Die roten Zwiebeln müssen ihre Schale ablegen, um ihre süße Verheißung preiszugeben. Und die Gewürzgurken, diese kleinen Säurebomben, werden abgetropft, um ihr volles Potenzial zu entfesseln. Alle diese vorbereiteten Köstlichkeiten werden dann zu feinen Streifen verarbeitet – nicht zu dünn, nicht zu dick, gerade richtig, um ihre Textur im Kochprozess nicht zu verlieren.

Der Gedanke dahinter: Ein sauberer Schnitt sorgt nicht nur für eine ansprechende Optik, sondern ermöglicht auch ein gleichmäßiges Garen, sodass alle Aromen harmonisch miteinander verschmelzen können, ohne dass ein Bestandteil überkocht oder zu kurz kommt.

Was ich dabei gelernt habe: Manchmal sind es nur Millimeter, die den Unterschied machen. Eine gleichmäßige Schnittgröße sorgt dafür, dass die Zwiebeln und Gurken die Hitze gleichmäßig aufnehmen und ihre Textur behalten, was für das Mundgefühl der Sauce entscheidend ist.

Schritt 2: Das sanfte Anschwitzen – Die Aromen erwecken

Nun kommt die Pfanne ins Spiel. Etwas hochwertiges Olivenöl wird erhitzt – nicht zu heiß, denn wir wollen die Zutaten ja nicht verbrennen, sondern sanft umschmeicheln. In diese warme Ölpracht gleiten nun die vorbereiteten Paprikastreifen und die roten Zwiebeln sowie die Gewürzgurken.

Hier heißt es Geduld haben und Rühren. Dieses langsame Anschwitzen ist kein bloßes Erhitzen; es ist ein Prozess, bei dem die natürlichen Zucker in den Zwiebeln und Paprika beginnen, sich zu karamellisieren. Das entwickelt ein tiefes, süßliches Aroma, das als Fundament für die gesamte Sauce dient.

Der Gedanke dahinter: Das langsame Anschwitzen intensiviert die natürlichen Aromen der Gemüse und gibt ihnen eine süßliche Tiefe, die später durch die Säure und die Würze perfekt ausbalanciert wird. Es ist die Seele der Sauce, die hier langsam zum Leben erweckt wird.

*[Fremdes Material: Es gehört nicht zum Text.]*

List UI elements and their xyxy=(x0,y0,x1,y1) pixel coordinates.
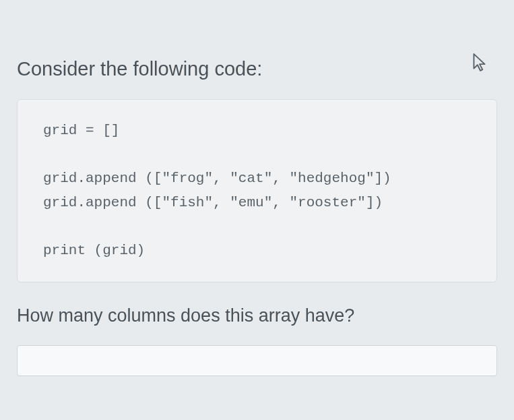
answer-input[interactable] xyxy=(17,345,497,376)
code-line: print (grid) xyxy=(43,243,145,258)
question-intro-text: Consider the following code: xyxy=(17,58,497,80)
question-prompt-text: How many columns does this array have? xyxy=(17,305,497,326)
code-line: grid.append (["frog", "cat", "hedgehog"]… xyxy=(43,171,391,186)
code-line: grid = [] xyxy=(43,123,119,138)
cursor-icon xyxy=(471,53,488,73)
code-line: grid.append (["fish", "emu", "rooster"]) xyxy=(43,195,383,210)
code-block: grid = [] grid.append (["frog", "cat", "… xyxy=(17,99,497,282)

Tipp: Achte darauf, dass die Hitze moderat bleibt. Wenn das Gemüse zu schnell bräunt, läuft man Gefahr, dass es bitter wird, anstatt seine süßen Nuancen zu entfalten.

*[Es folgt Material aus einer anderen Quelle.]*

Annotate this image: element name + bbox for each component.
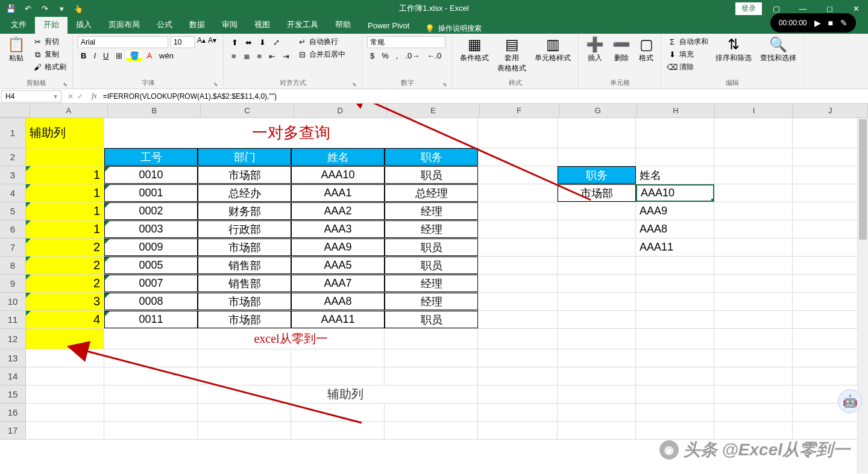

Schritt 3: Intensive Würze – Die Bühne bereitet sich vor

Wenn das Gemüse sich leicht weich und aromatisch anfühlt, ist es Zeit für die kleinen Kraftpakete. Das Tomatenmark wird hinzugefügt, und hier wird es spannend. Für einen kurzen Moment wird das Tomatenmark mit angeschwitzt, um sein tiefes, umami-reiches Aroma voll zu entfalten.

Danach folgen die Chiliflocken, die den ersten Hauch von Schärfe einbringen, und eine Prise Zucker, die wie ein eleganter Dirigent die süßen und salzigen Noten harmonisiert. Dieses kurze Mit-Anschwitzten der Gewürze ist entscheidend, denn es löst ihre Aromen und macht sie für die Sauce verfügbar.

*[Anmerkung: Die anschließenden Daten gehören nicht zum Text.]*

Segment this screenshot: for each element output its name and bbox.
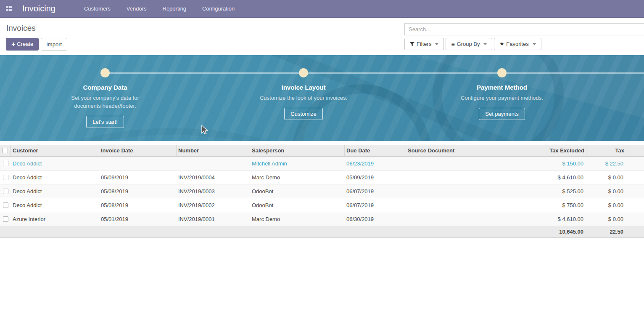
- nav-item-configuration[interactable]: Configuration: [197, 3, 240, 14]
- step-dot: [100, 68, 110, 77]
- nav-item-vendors[interactable]: Vendors: [121, 3, 152, 14]
- table-row[interactable]: Deco Addict 05/08/2019 INV/2019/0002 Odo…: [0, 198, 644, 212]
- cell-customer: Deco Addict: [11, 160, 99, 167]
- header-salesperson[interactable]: Salesperson: [250, 145, 345, 156]
- cell-tax-excluded: $ 525.00: [513, 188, 586, 194]
- cell-salesperson: Marc Demo: [250, 216, 345, 222]
- step-description: Customize the look of your invoices.: [256, 94, 351, 102]
- caret-down-icon: [483, 43, 487, 45]
- nav-item-reporting[interactable]: Reporting: [158, 3, 191, 14]
- cell-due-date: 05/09/2019: [345, 174, 406, 181]
- apps-grid-icon[interactable]: [6, 6, 12, 11]
- caret-down-icon: [435, 43, 438, 45]
- nav-item-customers[interactable]: Customers: [79, 3, 116, 14]
- step-description: Set your company's data for documents he…: [58, 94, 152, 110]
- cell-customer: Deco Addict: [11, 188, 99, 194]
- row-checkbox[interactable]: [3, 161, 8, 166]
- row-checkbox[interactable]: [3, 202, 8, 208]
- cell-invoice-date: 05/08/2019: [99, 188, 177, 194]
- favorites-button-label: Favorites: [506, 40, 528, 48]
- table-row[interactable]: Deco Addict Mitchell Admin 06/23/2019 $ …: [0, 157, 644, 170]
- filters-button-label: Filters: [417, 40, 431, 48]
- cell-customer: Azure Interior: [11, 216, 99, 222]
- cell-tax: $ 0.00: [586, 216, 626, 222]
- step-title: Payment Method: [439, 84, 565, 91]
- header-number[interactable]: Number: [177, 145, 250, 156]
- import-button[interactable]: Import: [41, 38, 67, 51]
- invoice-list: Customer Invoice Date Number Salesperson…: [0, 145, 644, 238]
- row-checkbox[interactable]: [3, 216, 8, 222]
- cell-tax-excluded: $ 750.00: [513, 202, 586, 208]
- cell-invoice-date: 05/08/2019: [99, 202, 177, 208]
- cell-customer: Deco Addict: [11, 202, 99, 208]
- cell-tax: $ 0.00: [586, 202, 626, 208]
- header-customer[interactable]: Customer: [11, 145, 99, 156]
- cell-tax-excluded: $ 4,610.00: [513, 216, 586, 222]
- header-due-date[interactable]: Due Date: [345, 145, 406, 156]
- onboarding-banner: Company Data Set your company's data for…: [0, 55, 644, 141]
- cell-due-date: 06/23/2019: [345, 160, 406, 167]
- row-checkbox[interactable]: [3, 189, 8, 194]
- group-by-button-label: Group By: [457, 40, 480, 48]
- select-all-checkbox-cell: [0, 145, 11, 156]
- cell-due-date: 06/07/2019: [345, 188, 406, 194]
- app-name[interactable]: Invoicing: [22, 4, 55, 13]
- step-title: Invoice Layout: [240, 84, 367, 91]
- cell-tax: $ 0.00: [586, 174, 626, 181]
- caret-down-icon: [533, 43, 536, 45]
- cell-tax-excluded: $ 150.00: [513, 160, 586, 167]
- row-checkbox[interactable]: [3, 175, 8, 180]
- header-tax[interactable]: Tax: [586, 145, 626, 156]
- cell-salesperson: OdooBot: [250, 202, 345, 208]
- cell-salesperson: Mitchell Admin: [250, 160, 345, 167]
- cell-number: INV/2019/0001: [177, 216, 250, 222]
- group-by-icon: ≡: [451, 42, 454, 46]
- cell-tax: $ 0.00: [586, 188, 626, 194]
- step-title: Company Data: [42, 84, 168, 91]
- create-button-label: Create: [17, 41, 33, 47]
- cell-due-date: 06/30/2019: [345, 216, 406, 222]
- header-source-document[interactable]: Source Document: [406, 145, 513, 156]
- table-row[interactable]: Deco Addict 05/08/2019 INV/2019/0003 Odo…: [0, 184, 644, 198]
- step-dot: [497, 68, 507, 77]
- cell-invoice-date: 05/01/2019: [99, 216, 177, 222]
- page-title: Invoices: [6, 24, 36, 33]
- group-by-button[interactable]: ≡ Group By: [446, 38, 492, 50]
- cell-number: INV/2019/0004: [177, 174, 250, 181]
- footer-tax-excluded-total: 10,645.00: [513, 229, 586, 235]
- cell-invoice-date: 05/09/2019: [99, 174, 177, 181]
- header-extra-column: [626, 145, 644, 156]
- table-header-row: Customer Invoice Date Number Salesperson…: [0, 145, 644, 157]
- filters-button[interactable]: Filters: [404, 38, 444, 50]
- onboarding-progress-line: [105, 72, 644, 74]
- favorites-button[interactable]: ★ Favorites: [494, 38, 541, 50]
- table-footer-row: 10,645.00 22.50: [0, 226, 644, 238]
- header-tax-excluded[interactable]: Tax Excluded: [513, 145, 586, 156]
- nav-menu: Customers Vendors Reporting Configuratio…: [79, 3, 240, 14]
- table-row[interactable]: Azure Interior 05/01/2019 INV/2019/0001 …: [0, 212, 644, 226]
- favorites-star-icon: ★: [499, 40, 504, 48]
- step-description: Configure your payment methods.: [455, 94, 549, 102]
- import-button-label: Import: [46, 41, 62, 48]
- set-payments-button[interactable]: Set payments: [479, 108, 525, 120]
- onboarding-step-payment-method: Payment Method Configure your payment me…: [439, 84, 565, 120]
- search-input[interactable]: [404, 23, 644, 35]
- cell-number: INV/2019/0002: [177, 202, 250, 208]
- create-button[interactable]: ✚Create: [6, 38, 39, 51]
- cell-due-date: 06/07/2019: [345, 202, 406, 208]
- cell-customer: Deco Addict: [11, 174, 99, 181]
- cell-number: INV/2019/0003: [177, 188, 250, 194]
- lets-start-button[interactable]: Let's start!: [86, 116, 124, 128]
- header-invoice-date[interactable]: Invoice Date: [99, 145, 177, 156]
- step-dot: [299, 68, 308, 77]
- filter-funnel-icon: [410, 42, 414, 46]
- cell-salesperson: OdooBot: [250, 188, 345, 194]
- onboarding-step-invoice-layout: Invoice Layout Customize the look of you…: [240, 84, 367, 120]
- select-all-checkbox[interactable]: [3, 148, 8, 153]
- customize-button[interactable]: Customize: [284, 108, 322, 120]
- cell-salesperson: Marc Demo: [250, 174, 345, 181]
- table-row[interactable]: Deco Addict 05/09/2019 INV/2019/0004 Mar…: [0, 170, 644, 184]
- plus-icon: ✚: [11, 42, 15, 47]
- control-panel: Invoices ✚Create Import Filters ≡ Group …: [0, 18, 644, 55]
- top-navbar: Invoicing Customers Vendors Reporting Co…: [0, 0, 644, 18]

Der Gedanke dahinter: Das Anrösten des Tomatenmarks intensiviert seinen Geschmack und macht ihn weniger säuerlich. Die Chiliflocken entfalten ihre Wärme am besten, wenn sie kurz in Fett mitgeröstet werden, und der Zucker bildet eine Brücke zwischen den verschiedenen Aromen.

Achtung: Seien Sie vorsichtig mit den Chiliflocken. Es ist besser, etwas zurückhaltend zu beginnen und am Ende nachzuschärfen, als eine Sauce zu erhalten, die zu feurig ist. Jeder Gaumen ist anders empfindlich.

Schritt 4: Die aromatische Ablösung – Fließende Harmonie

Nun wird es flüssig und aufregend. Mit einem Schuss Weißweinessig wird die Pfanne abgelöscht. Dieses Zischen ist mehr als nur ein Geräusch; es ist der Moment, in dem der Essig mit den bereits angeschwitzten Aromen reagiert und eine prächtige Duftwolke freisetzt. Der Essig bringt eine spritzige Säure, die die Schwere des Anbratens durchbricht und die Sauce belebt.

Direkt im Anschluss folgen die gehackten Tomaten aus der Dose. Sie bringen nicht nur Flüssigkeit und Fruchtigkeit, sondern auch eine natürliche Süße und eine wundervolle Farbe, die die Basis für die finale Paprikasauce ungarischer Art bildet. Um die komplette Bandbreite der Aromen zu nutzen, wird nun das Gurkenwasser eingerührt.

Der Gedanke dahinter: Der Essig dient dazu, die angebratenen Röststoffe vom Boden der Pfanne zu lösen und gleichzeitig eine angenehme Säure hinzuzufügen. Die gehackten Tomaten bilden die Hauptflüssigkeit und tragen maßgeblich zur Konsistenz und zum Geschmack bei, während das Gurkenwasser eine subtile, aber wichtige Würze hinzufügt.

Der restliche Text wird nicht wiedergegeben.